Crédits photographiques : Museomix Nord

Pourtant, ils sont là pour vous divertir et vous surprendre. Le principal acteur de cette aventure est  « Museomix ». Cette association s’est donnée pour mission de rassembler, du 7 au 9 novembre 2014 et dans sept musées partout dans le monde, une véritable faune d’acteurs muséale (scientifiques, communicants, muséographes, artistes…) et du numérique (développeurs, codeurs, ingénieurs..) afin de créer, expérimenter et proposer aux visiteurs de nouveaux dispositifs de médiations. Etudiants et professionnels de tous horizons se regroupent, sans se connaître, avec pour objectif de proposer un prototype de médiations aux visiteurs. Durant ces trois jours, les maîtres mots sont : création, innovation et plaisir.

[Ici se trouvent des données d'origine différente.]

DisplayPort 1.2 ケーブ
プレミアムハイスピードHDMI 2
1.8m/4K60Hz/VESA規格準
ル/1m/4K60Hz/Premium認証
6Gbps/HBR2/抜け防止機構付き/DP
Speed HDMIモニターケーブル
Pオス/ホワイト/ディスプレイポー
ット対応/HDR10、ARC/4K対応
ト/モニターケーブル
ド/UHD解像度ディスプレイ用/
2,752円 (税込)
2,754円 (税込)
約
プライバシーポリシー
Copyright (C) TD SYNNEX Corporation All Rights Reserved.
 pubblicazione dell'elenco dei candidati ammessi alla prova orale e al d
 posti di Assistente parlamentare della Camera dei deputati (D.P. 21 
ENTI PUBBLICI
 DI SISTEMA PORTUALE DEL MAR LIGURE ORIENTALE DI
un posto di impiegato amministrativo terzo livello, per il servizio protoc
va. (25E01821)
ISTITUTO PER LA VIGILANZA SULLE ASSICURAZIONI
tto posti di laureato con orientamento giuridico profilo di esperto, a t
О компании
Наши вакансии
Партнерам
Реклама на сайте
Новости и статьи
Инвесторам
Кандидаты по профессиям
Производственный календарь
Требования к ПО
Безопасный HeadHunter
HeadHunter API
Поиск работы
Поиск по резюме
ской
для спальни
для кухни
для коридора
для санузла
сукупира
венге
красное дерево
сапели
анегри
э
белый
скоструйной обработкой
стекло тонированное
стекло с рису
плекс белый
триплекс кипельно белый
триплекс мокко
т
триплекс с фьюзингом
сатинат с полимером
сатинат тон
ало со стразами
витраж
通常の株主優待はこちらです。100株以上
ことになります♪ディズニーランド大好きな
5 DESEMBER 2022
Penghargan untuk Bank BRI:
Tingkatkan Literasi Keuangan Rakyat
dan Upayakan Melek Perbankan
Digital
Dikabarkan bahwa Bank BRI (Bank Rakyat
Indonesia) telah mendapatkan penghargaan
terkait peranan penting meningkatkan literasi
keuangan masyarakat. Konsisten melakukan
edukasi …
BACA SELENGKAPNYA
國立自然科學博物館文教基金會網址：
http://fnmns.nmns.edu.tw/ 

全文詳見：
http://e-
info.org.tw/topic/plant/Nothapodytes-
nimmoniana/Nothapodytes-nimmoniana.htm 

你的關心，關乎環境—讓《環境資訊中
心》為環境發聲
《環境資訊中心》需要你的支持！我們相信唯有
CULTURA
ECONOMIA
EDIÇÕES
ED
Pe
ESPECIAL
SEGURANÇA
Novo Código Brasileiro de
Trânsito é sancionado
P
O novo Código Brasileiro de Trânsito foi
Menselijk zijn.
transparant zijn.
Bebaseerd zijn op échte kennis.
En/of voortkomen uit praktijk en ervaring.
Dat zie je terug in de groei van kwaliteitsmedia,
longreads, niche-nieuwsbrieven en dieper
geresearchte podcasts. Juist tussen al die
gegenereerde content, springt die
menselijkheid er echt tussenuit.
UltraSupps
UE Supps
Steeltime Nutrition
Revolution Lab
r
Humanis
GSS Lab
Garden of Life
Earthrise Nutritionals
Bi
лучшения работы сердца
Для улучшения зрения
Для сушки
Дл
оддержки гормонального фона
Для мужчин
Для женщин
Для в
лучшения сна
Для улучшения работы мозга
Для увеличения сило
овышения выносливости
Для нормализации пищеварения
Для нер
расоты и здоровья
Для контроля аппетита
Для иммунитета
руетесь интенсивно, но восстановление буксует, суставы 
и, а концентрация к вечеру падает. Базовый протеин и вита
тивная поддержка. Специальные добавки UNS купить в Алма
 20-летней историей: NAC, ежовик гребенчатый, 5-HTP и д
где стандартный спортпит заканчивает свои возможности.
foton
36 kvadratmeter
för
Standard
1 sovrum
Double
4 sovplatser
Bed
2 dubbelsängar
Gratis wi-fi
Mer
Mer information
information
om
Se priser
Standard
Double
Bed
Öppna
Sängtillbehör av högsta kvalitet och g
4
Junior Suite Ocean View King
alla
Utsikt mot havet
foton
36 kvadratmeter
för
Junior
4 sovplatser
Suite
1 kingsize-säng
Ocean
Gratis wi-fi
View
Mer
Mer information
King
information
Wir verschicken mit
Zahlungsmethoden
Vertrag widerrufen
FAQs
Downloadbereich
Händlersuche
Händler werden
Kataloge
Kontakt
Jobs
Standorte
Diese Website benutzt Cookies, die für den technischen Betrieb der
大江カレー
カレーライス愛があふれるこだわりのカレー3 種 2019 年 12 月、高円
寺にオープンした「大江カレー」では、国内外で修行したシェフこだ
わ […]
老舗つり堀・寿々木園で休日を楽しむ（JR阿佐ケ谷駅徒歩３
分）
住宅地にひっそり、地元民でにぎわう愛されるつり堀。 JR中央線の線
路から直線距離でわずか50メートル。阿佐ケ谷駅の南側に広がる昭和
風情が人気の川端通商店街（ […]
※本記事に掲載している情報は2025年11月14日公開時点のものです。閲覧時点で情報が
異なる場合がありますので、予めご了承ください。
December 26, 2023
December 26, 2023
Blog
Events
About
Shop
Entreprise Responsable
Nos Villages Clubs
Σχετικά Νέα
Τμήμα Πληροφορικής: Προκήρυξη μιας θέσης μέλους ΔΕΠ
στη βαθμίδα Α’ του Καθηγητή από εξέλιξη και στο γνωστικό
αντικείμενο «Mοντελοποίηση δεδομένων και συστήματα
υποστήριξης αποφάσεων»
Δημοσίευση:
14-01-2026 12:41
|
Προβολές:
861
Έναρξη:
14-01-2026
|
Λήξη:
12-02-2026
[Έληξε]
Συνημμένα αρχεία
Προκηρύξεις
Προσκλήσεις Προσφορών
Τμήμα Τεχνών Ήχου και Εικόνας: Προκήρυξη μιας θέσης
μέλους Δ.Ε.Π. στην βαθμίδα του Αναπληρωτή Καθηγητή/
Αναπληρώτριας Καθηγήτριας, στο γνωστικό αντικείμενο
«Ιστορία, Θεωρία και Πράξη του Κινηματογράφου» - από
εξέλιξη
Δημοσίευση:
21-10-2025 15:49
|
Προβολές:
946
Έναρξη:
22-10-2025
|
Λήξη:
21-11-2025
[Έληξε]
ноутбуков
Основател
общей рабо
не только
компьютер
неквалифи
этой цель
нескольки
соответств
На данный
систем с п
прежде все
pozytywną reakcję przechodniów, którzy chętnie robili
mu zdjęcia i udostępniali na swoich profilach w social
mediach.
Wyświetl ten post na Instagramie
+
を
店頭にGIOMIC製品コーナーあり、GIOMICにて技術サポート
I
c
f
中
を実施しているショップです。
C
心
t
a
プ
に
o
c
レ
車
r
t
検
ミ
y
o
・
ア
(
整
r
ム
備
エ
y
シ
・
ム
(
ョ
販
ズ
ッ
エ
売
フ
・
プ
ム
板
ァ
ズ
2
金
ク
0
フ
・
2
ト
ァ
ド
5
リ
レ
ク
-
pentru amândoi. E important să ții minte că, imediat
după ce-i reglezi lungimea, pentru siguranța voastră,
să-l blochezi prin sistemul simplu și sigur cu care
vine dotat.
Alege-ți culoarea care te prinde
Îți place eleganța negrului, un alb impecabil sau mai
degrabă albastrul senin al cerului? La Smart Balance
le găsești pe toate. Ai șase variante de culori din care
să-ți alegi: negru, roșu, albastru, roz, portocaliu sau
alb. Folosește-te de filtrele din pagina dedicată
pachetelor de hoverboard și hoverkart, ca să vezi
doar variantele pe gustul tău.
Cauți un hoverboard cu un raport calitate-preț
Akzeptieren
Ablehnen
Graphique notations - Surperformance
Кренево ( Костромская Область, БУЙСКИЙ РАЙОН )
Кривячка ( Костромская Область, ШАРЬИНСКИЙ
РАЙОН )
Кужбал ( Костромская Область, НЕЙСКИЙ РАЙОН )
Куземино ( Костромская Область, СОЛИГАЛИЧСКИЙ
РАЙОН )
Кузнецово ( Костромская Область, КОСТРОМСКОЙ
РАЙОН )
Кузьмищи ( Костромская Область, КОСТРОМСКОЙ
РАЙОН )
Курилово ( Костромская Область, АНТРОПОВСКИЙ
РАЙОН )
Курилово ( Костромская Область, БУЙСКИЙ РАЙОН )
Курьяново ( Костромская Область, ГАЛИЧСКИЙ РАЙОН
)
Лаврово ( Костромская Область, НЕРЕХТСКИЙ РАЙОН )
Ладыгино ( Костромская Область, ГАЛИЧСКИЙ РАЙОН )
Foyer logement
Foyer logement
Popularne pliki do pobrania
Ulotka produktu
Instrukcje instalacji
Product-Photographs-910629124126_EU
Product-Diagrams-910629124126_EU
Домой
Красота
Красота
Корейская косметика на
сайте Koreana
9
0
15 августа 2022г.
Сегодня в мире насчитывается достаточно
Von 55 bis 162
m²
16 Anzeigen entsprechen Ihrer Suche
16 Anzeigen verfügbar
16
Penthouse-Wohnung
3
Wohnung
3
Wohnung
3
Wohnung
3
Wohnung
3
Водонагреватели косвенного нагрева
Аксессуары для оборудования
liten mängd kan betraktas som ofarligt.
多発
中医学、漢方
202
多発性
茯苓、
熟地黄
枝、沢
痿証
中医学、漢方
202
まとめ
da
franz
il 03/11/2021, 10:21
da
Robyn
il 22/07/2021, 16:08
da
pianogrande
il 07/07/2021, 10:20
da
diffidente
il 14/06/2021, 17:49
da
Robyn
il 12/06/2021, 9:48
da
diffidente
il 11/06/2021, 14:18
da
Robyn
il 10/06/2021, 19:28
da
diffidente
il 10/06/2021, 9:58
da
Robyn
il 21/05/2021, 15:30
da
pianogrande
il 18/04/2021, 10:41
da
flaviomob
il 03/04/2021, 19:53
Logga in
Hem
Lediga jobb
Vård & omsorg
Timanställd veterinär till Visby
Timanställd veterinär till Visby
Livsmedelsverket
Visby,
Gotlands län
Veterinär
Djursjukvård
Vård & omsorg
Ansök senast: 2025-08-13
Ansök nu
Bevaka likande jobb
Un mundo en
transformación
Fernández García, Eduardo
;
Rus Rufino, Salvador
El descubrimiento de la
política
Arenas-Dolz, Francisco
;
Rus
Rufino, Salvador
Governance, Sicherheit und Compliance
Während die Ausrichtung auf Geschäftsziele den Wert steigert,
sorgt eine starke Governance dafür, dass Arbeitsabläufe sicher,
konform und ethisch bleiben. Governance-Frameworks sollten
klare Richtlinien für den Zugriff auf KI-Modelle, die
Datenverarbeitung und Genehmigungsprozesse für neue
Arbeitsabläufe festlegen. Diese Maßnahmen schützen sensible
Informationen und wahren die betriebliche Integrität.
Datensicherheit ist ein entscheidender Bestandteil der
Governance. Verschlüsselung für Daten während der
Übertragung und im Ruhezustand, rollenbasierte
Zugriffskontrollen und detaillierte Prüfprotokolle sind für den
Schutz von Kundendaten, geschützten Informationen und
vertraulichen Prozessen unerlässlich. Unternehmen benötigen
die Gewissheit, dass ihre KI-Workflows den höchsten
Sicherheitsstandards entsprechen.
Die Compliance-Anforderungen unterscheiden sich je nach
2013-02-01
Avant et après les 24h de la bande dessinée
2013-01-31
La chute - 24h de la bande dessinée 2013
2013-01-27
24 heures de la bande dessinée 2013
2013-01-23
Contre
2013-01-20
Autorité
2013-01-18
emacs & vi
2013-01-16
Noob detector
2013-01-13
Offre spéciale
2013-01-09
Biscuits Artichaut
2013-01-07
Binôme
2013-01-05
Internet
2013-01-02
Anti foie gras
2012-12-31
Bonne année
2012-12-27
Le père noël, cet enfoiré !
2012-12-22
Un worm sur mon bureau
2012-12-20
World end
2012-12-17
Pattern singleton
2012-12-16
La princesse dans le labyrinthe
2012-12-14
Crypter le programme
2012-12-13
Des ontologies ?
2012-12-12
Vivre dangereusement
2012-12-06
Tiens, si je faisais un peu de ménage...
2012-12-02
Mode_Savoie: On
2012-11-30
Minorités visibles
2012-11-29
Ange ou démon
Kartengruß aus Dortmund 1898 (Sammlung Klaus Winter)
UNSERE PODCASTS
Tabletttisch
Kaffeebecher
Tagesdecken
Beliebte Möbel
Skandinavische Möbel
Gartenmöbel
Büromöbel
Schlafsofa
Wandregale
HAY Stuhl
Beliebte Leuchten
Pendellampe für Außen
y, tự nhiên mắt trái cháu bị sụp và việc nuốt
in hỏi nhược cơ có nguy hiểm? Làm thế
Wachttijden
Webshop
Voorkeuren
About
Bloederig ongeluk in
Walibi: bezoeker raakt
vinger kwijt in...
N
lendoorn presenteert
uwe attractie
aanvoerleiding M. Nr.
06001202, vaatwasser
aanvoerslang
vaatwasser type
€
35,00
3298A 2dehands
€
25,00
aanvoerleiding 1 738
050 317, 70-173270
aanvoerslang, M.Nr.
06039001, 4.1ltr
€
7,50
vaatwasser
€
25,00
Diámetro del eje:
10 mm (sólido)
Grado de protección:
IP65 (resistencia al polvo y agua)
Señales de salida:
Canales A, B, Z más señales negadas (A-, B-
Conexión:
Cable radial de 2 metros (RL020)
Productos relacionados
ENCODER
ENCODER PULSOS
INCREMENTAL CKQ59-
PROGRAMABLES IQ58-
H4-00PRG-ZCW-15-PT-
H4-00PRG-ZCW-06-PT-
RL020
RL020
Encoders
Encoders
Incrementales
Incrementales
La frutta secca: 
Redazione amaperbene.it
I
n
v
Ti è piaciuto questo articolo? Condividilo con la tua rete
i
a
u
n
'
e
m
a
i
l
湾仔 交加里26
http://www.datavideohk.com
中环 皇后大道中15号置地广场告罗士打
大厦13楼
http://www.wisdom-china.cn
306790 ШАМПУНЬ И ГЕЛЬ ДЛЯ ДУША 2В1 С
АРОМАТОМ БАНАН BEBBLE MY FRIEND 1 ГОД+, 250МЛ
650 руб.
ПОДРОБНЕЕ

Alors pour vous donner une petite idée de cette arche de Noé de l’expérimentation muséale, je vais vous parler de ma propre expérience au Museomix Nord qui a eu lieu au musée d’Histoire Naturelle de Lille. Ce sont près d’une soixantaine de personnes qui ont été choisies pour redonner vie aux animaux et fossiles de la collection du musée d’Histoire Naturelle de Lille. Tout comme les espèces exposées, nous venons tous d’horizons différents. Selon un critère de classification basé sur la diversité, nous avons été divisées en groupes de 7 personnes : un communicant, un médiateur, un chargé des contenus, une graphiste, un codeur, un  fabriquant et une facilitatrice, afin de faire face à l’appétit exigeant de nos prédateurs : les visiteurs. Par acclimatation, le croisement de nos compétences va donner naissance à un projet hybride dont l’accomplissement est un  prototype de médiation. La question était de créer une nouvelle meute de musémixeurs capables d’attiser l’appétit du public pour le musée.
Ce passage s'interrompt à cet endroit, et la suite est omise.